If we look at the hardware designed for artificial intelligence that is on the market, what stands out the most right now are high performance graphics cards such as the NVIDIA Tesla whose current models use its A100 GPU, from from AMD we have the AMD Instinct with its CDNA architecture. To this must be added the integration of Intel’s AMX units in its future Xeon Sapphire Rapids CPU. What do all of them have in common? They use HBM memory, so we are faced with the fact that artificial intelligence as well as graphics rendering are applications that require high bandwidth.
Why does artificial intelligence require so much bandwidth?
Artificial intelligence algorithms, like other types of algorithms, use a series of input data, but in these algorithms a new type of data is added, namely weights. To understand this, it must be borne in mind that all AI processors are systolic systems with the aim of emulating the functioning of a biological neuron.
The neurons that exist in the brain are made up of dendrites, soma and axon. The former are responsible for capturing the nerve impulses emitted by other neurons. These impulses are processed in the soma and transmitted by the axon which emits a nerve impulse to neighboring neurons. This is done in a systolic system where the input data from the ALU or neighboring processor, depending on the complexity, is the output data from the previous ALU or processor.
This at first glance should make us understand that since there is internal communication between the different processing elements, then the required external memory will be much less. But arrays need a large amount of data to start working, because the data in the ALUs or processors at the ends must come from the memory external to the chip as well as store the resulting conclusion in memory.

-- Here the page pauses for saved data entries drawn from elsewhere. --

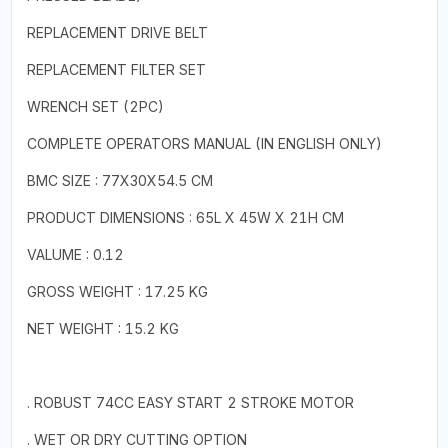
REPLACEMENT DRIVE BELT
REPLACEMENT FILTER SET
WRENCH SET (2PC)
COMPLETE OPERATORS MANUAL (IN ENGLISH ONLY)
BMC SIZE : 77X30X54.5 CM
PRODUCT DIMENSIONS : 65L X 45W X 21H CM
VALUME : 0.12
GROSS WEIGHT : 17.25 KG
NET WEIGHT : 15.2 KG
. ROBUST 74CC EASY START 2 STROKE MOTOR
. WET OR DRY CUTTING OPTION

How is bandwidth calculated for AI?
Well the answer is that it depends on the case because on the one hand we may be in front of an algorithm which has a lot of internal recursion and hardly accesses the external memory. It also depends on the type of neural network implemented, but generally the ideal in every processor is to achieve that at least one byte of bandwidth is transmitted per operation performed by the processor. A very difficult paradigm to obtain.
The point is that there are applications where the bandwidth is very low, but in others near the ideal bandwidth is required. Remember, AI handles a huge amount of data. This leads to huge bandwidths which cannot be achieved with conventional DDR memory.